Input for this task >>
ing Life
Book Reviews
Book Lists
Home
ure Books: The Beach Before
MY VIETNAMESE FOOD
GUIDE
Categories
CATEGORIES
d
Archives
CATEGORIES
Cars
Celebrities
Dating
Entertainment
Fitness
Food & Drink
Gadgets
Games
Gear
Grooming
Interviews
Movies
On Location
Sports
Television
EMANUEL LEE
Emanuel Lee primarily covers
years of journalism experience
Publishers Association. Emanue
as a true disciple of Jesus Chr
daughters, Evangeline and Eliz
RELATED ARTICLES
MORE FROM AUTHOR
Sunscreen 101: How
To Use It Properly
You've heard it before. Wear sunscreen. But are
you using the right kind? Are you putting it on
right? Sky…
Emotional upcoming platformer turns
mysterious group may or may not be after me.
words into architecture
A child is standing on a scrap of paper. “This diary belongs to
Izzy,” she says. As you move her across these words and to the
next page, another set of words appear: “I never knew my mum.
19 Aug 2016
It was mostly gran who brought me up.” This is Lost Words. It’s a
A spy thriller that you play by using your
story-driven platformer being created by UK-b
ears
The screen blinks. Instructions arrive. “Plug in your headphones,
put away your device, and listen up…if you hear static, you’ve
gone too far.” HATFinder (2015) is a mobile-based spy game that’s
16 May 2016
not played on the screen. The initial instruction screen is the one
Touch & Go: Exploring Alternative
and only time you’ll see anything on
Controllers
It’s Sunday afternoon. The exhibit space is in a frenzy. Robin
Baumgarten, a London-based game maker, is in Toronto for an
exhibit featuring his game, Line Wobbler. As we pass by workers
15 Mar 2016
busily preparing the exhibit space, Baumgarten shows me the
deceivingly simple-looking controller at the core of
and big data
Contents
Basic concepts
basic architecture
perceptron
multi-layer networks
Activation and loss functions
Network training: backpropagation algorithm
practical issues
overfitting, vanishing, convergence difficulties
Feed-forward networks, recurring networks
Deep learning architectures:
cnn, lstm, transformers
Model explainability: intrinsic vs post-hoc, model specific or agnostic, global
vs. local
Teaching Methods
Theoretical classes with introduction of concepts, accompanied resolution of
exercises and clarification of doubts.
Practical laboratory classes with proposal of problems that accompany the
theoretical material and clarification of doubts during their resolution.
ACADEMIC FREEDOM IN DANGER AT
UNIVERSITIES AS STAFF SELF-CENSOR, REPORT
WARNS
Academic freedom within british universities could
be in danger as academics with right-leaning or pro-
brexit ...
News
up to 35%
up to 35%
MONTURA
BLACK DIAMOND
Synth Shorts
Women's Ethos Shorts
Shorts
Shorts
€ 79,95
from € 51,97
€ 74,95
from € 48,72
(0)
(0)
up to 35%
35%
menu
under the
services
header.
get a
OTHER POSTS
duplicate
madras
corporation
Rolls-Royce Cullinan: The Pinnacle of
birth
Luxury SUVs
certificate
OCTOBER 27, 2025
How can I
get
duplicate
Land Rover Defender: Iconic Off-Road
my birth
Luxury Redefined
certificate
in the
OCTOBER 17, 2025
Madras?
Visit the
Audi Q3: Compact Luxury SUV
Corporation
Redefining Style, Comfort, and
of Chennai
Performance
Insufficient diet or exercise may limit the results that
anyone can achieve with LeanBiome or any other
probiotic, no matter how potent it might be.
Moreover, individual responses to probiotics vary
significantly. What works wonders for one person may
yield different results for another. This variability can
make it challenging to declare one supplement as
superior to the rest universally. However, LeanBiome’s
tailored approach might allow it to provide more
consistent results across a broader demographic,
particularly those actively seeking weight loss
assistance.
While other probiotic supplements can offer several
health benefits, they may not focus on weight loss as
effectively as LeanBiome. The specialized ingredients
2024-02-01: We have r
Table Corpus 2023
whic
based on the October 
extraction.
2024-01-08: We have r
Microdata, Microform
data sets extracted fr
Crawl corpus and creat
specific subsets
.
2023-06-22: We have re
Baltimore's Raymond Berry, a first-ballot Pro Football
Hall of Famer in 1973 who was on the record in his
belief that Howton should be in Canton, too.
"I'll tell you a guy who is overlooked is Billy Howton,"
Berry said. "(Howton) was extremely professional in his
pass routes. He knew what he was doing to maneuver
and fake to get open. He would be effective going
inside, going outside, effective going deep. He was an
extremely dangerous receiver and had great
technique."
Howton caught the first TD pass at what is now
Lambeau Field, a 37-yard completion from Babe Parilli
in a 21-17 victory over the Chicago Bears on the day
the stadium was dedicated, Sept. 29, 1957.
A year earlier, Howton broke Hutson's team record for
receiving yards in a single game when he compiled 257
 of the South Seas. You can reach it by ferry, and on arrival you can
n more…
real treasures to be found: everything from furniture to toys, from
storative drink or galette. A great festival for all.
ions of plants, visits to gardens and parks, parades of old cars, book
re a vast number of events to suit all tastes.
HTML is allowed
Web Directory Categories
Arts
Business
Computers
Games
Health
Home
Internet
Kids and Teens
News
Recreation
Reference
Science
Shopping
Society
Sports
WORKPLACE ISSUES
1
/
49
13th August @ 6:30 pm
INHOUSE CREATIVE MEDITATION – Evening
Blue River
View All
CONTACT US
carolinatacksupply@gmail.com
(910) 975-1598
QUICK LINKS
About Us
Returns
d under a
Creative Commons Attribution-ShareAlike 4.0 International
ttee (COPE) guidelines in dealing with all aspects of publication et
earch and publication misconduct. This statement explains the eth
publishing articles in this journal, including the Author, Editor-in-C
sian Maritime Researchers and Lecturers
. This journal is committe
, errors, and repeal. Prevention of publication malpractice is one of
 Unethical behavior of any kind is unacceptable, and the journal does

Task requirements >> Reproduce the data in full. Nothing in it may be altered.

Answer to the problem >>
ing Life
Book Reviews
Book Lists
Home
ure Books: The Beach Before
MY VIETNAMESE FOOD
GUIDE
Categories
CATEGORIES
d
Archives
CATEGORIES
Cars
Celebrities
Dating
Entertainment
Fitness
Food & Drink
Gadgets
Games
Gear
Grooming
Interviews
Movies
On Location
Sports
Television
EMANUEL LEE
Emanuel Lee primarily covers
years of journalism experience
Publishers Association. Emanue
as a true disciple of Jesus Chr
daughters, Evangeline and Eliz
RELATED ARTICLES
MORE FROM AUTHOR
Sunscreen 101: How
To Use It Properly
You've heard it before. Wear sunscreen. But are
you using the right kind? Are you putting it on
right? Sky…
Emotional upcoming platformer turns
mysterious group may or may not be after me.
words into architecture
A child is standing on a scrap of paper. “This diary belongs to
Izzy,” she says. As you move her across these words and to the
next page, another set of words appear: “I never knew my mum.
19 Aug 2016
It was mostly gran who brought me up.” This is Lost Words. It’s a
A spy thriller that you play by using your
story-driven platformer being created by UK-b
ears
The screen blinks. Instructions arrive. “Plug in your headphones,
put away your device, and listen up…if you hear static, you’ve
gone too far.” HATFinder (2015) is a mobile-based spy game that’s
16 May 2016
not played on the screen. The initial instruction screen is the one
Touch & Go: Exploring Alternative
and only time you’ll see anything on
Controllers
It’s Sunday afternoon. The exhibit space is in a frenzy. Robin
Baumgarten, a London-based game maker, is in Toronto for an
exhibit featuring his game, Line Wobbler. As we pass by workers
15 Mar 2016
busily preparing the exhibit space, Baumgarten shows me the
deceivingly simple-looking controller at the core of
and big data
Contents
Basic concepts
basic architecture
perceptron
multi-layer networks
Activation and loss functions
Network training: backpropagation algorithm
practical issues
overfitting, vanishing, convergence difficulties
Feed-forward networks, recurring networks
Deep learning architectures:
cnn, lstm, transformers
Model explainability: intrinsic vs post-hoc, model specific or agnostic, global
vs. local
Teaching Methods
Theoretical classes with introduction of concepts, accompanied resolution of
exercises and clarification of doubts.
Practical laboratory classes with proposal of problems that accompany the
theoretical material and clarification of doubts during their resolution.
ACADEMIC FREEDOM IN DANGER AT
UNIVERSITIES AS STAFF SELF-CENSOR, REPORT
WARNS
Academic freedom within british universities could
be in danger as academics with right-leaning or pro-
brexit ...
News
up to 35%
up to 35%
MONTURA
BLACK DIAMOND
Synth Shorts
Women's Ethos Shorts
Shorts
Shorts
€ 79,95
from € 51,97
€ 74,95
from € 48,72
(0)
(0)
up to 35%
35%
menu
under the
services
header.
get a
OTHER POSTS
duplicate
madras
corporation
Rolls-Royce Cullinan: The Pinnacle of
birth
Luxury SUVs
certificate
OCTOBER 27, 2025
How can I
get
duplicate
Land Rover Defender: Iconic Off-Road
my birth
Luxury Redefined
certificate
in the
OCTOBER 17, 2025
Madras?
Visit the
Audi Q3: Compact Luxury SUV
Corporation
Redefining Style, Comfort, and
of Chennai
Performance
Insufficient diet or exercise may limit the results that
anyone can achieve with LeanBiome or any other
probiotic, no matter how potent it might be.
Moreover, individual responses to probiotics vary
significantly. What works wonders for one person may
yield different results for another. This variability can
make it challenging to declare one supplement as
superior to the rest universally. However, LeanBiome’s
tailored approach might allow it to provide more
consistent results across a broader demographic,
particularly those actively seeking weight loss
assistance.
While other probiotic supplements can offer several
health benefits, they may not focus on weight loss as
effectively as LeanBiome. The specialized ingredients
2024-02-01: We have r
Table Corpus 2023
whic
based on the October 
extraction.
2024-01-08: We have r
Microdata, Microform
data sets extracted fr
Crawl corpus and creat
specific subsets
.
2023-06-22: We have re
Baltimore's Raymond Berry, a first-ballot Pro Football
Hall of Famer in 1973 who was on the record in his
belief that Howton should be in Canton, too.
"I'll tell you a guy who is overlooked is Billy Howton,"
Berry said. "(Howton) was extremely professional in his
pass routes. He knew what he was doing to maneuver
and fake to get open. He would be effective going
inside, going outside, effective going deep. He was an
extremely dangerous receiver and had great
technique."
Howton caught the first TD pass at what is now
Lambeau Field, a 37-yard completion from Babe Parilli
in a 21-17 victory over the Chicago Bears on the day
the stadium was dedicated, Sept. 29, 1957.
A year earlier, Howton broke Hutson's team record for
receiving yards in a single game when he compiled 257
 of the South Seas. You can reach it by ferry, and on arrival you can
n more…
real treasures to be found: everything from furniture to toys, from
storative drink or galette. A great festival for all.
ions of plants, visits to gardens and parks, parades of old cars, book
re a vast number of events to suit all tastes.
HTML is allowed
Web Directory Categories
Arts
Business
Computers
Games
Health
Home
Internet
Kids and Teens
News
Recreation
Reference
Science
Shopping
Society
Sports
WORKPLACE ISSUES
1
/
49
13th August @ 6:30 pm
INHOUSE CREATIVE MEDITATION – Evening
Blue River
View All
CONTACT US
carolinatacksupply@gmail.com
(910) 975-1598
QUICK LINKS
About Us
Returns
d under a
Creative Commons Attribution-ShareAlike 4.0 International
ttee (COPE) guidelines in dealing with all aspects of publication et
earch and publication misconduct. This statement explains the eth
publishing articles in this journal, including the Author, Editor-in-C
sian Maritime Researchers and Lecturers
. This journal is committe
, errors, and repeal. Prevention of publication malpractice is one of
 Unethical behavior of any kind is unacceptable, and the journal does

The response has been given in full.